Les soultes reçues ont été inscrites sur le compte courant d’associé de l’apporteur dans les écritures de la société bénéficiaire des apports, avant d’être remboursées à l’intéressé au cours des exercices clos en 2014 et en 2016, grâce à des dividendes reçus des sociétés dont les titres avaient été apportés.
L’Administration a remis en cause, sur le terrain de la procédure de l’abus de droit, le bénéfice du report d’imposition pour les 2 soultes.
Elle a, en conséquence, imposé le montant des soultes litigieuses entre les mains du contribuable sur le fondement des dispositions du 2° du 1 de l’article 109 du CGI (revenus de capitaux mobiliers) et l’a également assujetti aux prélèvements sociaux sur les revenus de placement – redressement confirmé par les juges du fond.
A l’issue d’un long contentieux, le Conseil d’Etat a été saisi une 1re fois de l’affaire (CE, 31 mai 2022, n°455349).
S’il a confirmé l’existence d’un abus de droit, il a toutefois jugé que la mise en œuvre de la procédure de répression des abus de droit avait pour seule conséquence la remise en cause, à concurrence de la soulte, du bénéfice du report d’imposition et la soumission immédiate de celle-ci à l’IR et aux prélèvements sociaux.
Aussi, la soulte devait-elle être taxée dans la catégorie des plus-values mobilières (et non des RCM) et assujettie aux contributions sociales sur les revenus du patrimoine (et non sur les produits de placement).
L’affaire a été renvoyée devant la CAA de Nantes, avant de revenir, en 2nde cassation, devant le Conseil d’Etat.
La décision du Conseil d’Etat statuant en seconde cassation
Le litige se cristallisait, à ce stade de la procédure, sur le fondement légal permettant l’imposition immédiate de la soulte litigieuse dans la catégorie des plus-values mobilières, ainsi que sur son assujettissement aux contributions sociales sur les revenus du patrimoine.
Le Conseil d’Etat censure le fondement retenu par la CAA de Nantes, à savoir l’article 150-0 B ter du CGI lui-même, jugeant que ces dispositions ne prévoient qu’un mécanisme de report d’imposition, qui ne sauraient, dès lors, fonder l’assujettissement de la plus-value en litige à l’impôt sur le revenu.

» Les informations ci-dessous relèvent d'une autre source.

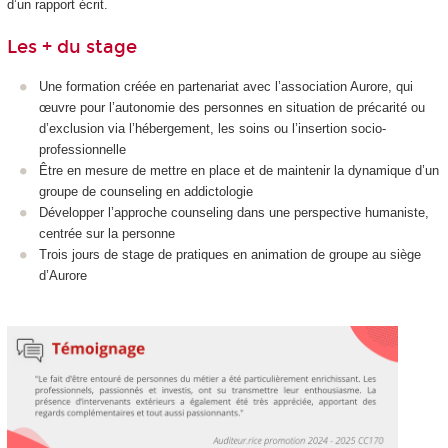
d’un rapport écrit.
Les + du stage
Une formation créée en partenariat avec l’association Aurore, qui
œuvre pour l’autonomie des personnes en situation de précarité ou
d’exclusion via l’hébergement, les soins ou l’insertion socio-
professionnelle
Être en mesure de mettre en place et de maintenir la dynamique d’un
groupe de counseling en addictologie
Développer l’approche counseling dans une perspective humaniste,
centrée sur la personne
Trois jours de stage de pratiques en animation de groupe au siège
d’Aurore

Il admet la substitution de base légale sollicitée, en cours d’instance, par l’Administration et l’imposition sur le fondement de l’article 150-0 A du CGI. En revanche, il considère qu’une telle substitution de base légale ne vaut que pour l’impôt sur le revenu, et non pour les contributions sociales.
Les contributions sociales sur les revenus du patrimoine constituant des impositions distinctes des contributions sociales sur les revenus de placement, il juge que la demande de substitution de base légale sollicitée doit être rejetée sur ce point.